Source records:
^^^^
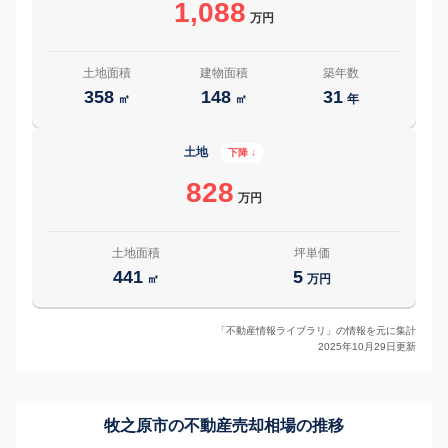
1,088
万円
土地面積
建物面積
築年数
358
148
31
㎡
㎡
年
土地
下降 ↓
828
万円
土地面積
坪単価
441
5
㎡
万円
「不動産情報ライブラリ」の情報を元に集計
2025年10月29日更新
牧之原市の
不動産売却相場の推移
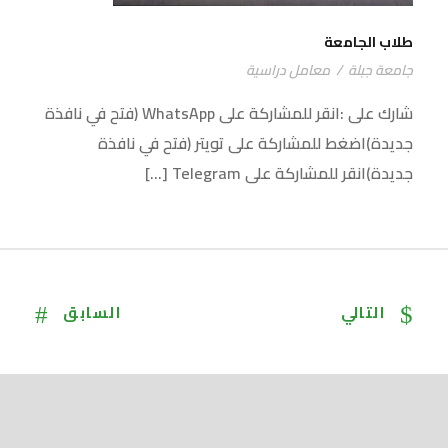
طلاب الجامعة
جامعة جبلة
/
معامل دراسية
شارك على :انقر للمشاركة على WhatsApp (فتح في نافذة
جديدة)اضغط للمشاركة على تويتر (فتح في نافذة
جديدة)انقر للمشاركة على Telegram […]
التالي
السابق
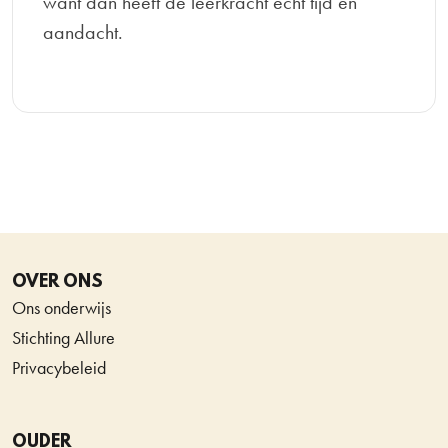
want dan heeft de leerkracht echt tijd en
aandacht.
OVER ONS
Ons onderwijs
Stichting Allure
Privacybeleid
OUDER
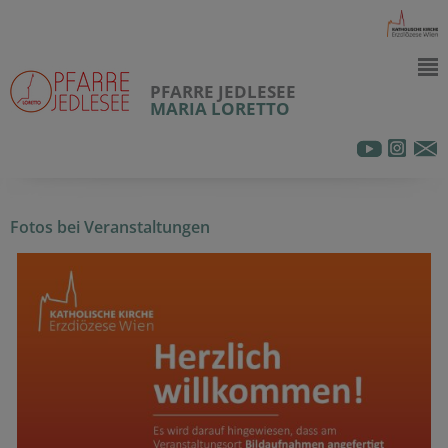
PFARRE JEDLESEE
MARIA LORETTO
Fotos bei Veranstaltungen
^^^^
The problem: Copy all lines from the listing that contain "انقر".

Solution:
شارك على :انقر للمشاركة على WhatsApp (فتح في نافذة
جديدة)انقر للمشاركة على Telegram […]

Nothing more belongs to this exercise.